How do you prioritise the kind of businesses you work with?
Part of the social value framework is about supporting local businesses to retain money in the local economy. This is explicit. There are also commitments to reducing the local environmental footprint, so obviously if products are being shipped in from abroad, or outside of the region, local companies are more likely to win a contract as it is better for the environment.
You mention there are some gaps in the services?
It’s slightly frustrating. When I started I was really excited about how much of our annual procurement spend - £750m collectively - could be redirected to co-operative businesses. I was telling the co-operative sector that this could be transformative, but we experienced a slow response. Networks like Co-tech, though, are really interested in working with us and will be visiting in the next few weeks to see how they can engage in this approach. The Open Food Network are interested, and local artists are interested in setting up worker co-operatives. For the local anchors institutions, they are are interested in how this approach can reduce deprivation.

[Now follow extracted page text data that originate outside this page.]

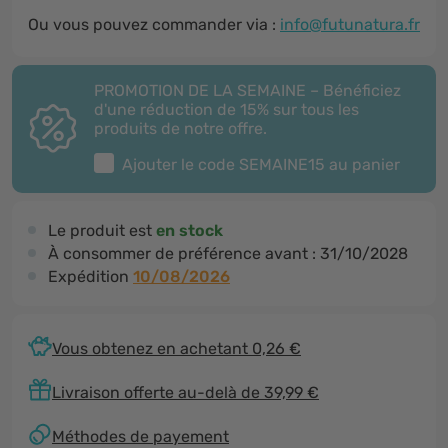
Ou vous pouvez commander via :
info@futunatura.fr
PROMOTION DE LA SEMAINE – Bénéficiez
d'une réduction de 15% sur tous les
produits de notre offre.
Ajouter le code
SEMAINE15
au panier
Le produit est
en stock
À consommer de préférence avant :
31/10/2028
Expédition
10/08/2026
Vous obtenez en achetant 0,26 €
Livraison offerte au-delà de 39,99 €
Méthodes de payement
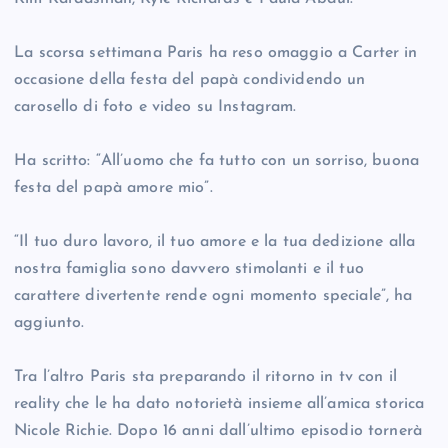
La scorsa settimana Paris ha reso omaggio a Carter in
occasione della festa del papà condividendo un
carosello di foto e video su Instagram.
Ha scritto: “All’uomo che fa tutto con un sorriso, buona
festa del papà amore mio”.
“Il tuo duro lavoro, il tuo amore e la tua dedizione alla
nostra famiglia sono davvero stimolanti e il tuo
carattere divertente rende ogni momento speciale”, ha
aggiunto.
Tra l’altro Paris sta preparando il ritorno in tv con il
reality che le ha dato notorietà insieme all’amica storica
Nicole Richie. Dopo 16 anni dall’ultimo episodio tornerà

We also have a new credit union, a new co-operative development network, constituted as a co-operative, and we’ve got educational psychologists who have formed a co-operative, as well as a few employee-owned businesses. Once we get the community bank launched, we could really start to build a culture where things are changing quite radically, and where we have more of a say over our economic destinies.
We waited all of these years for big inward investment, and now we’re doing it by supporting local wealth building.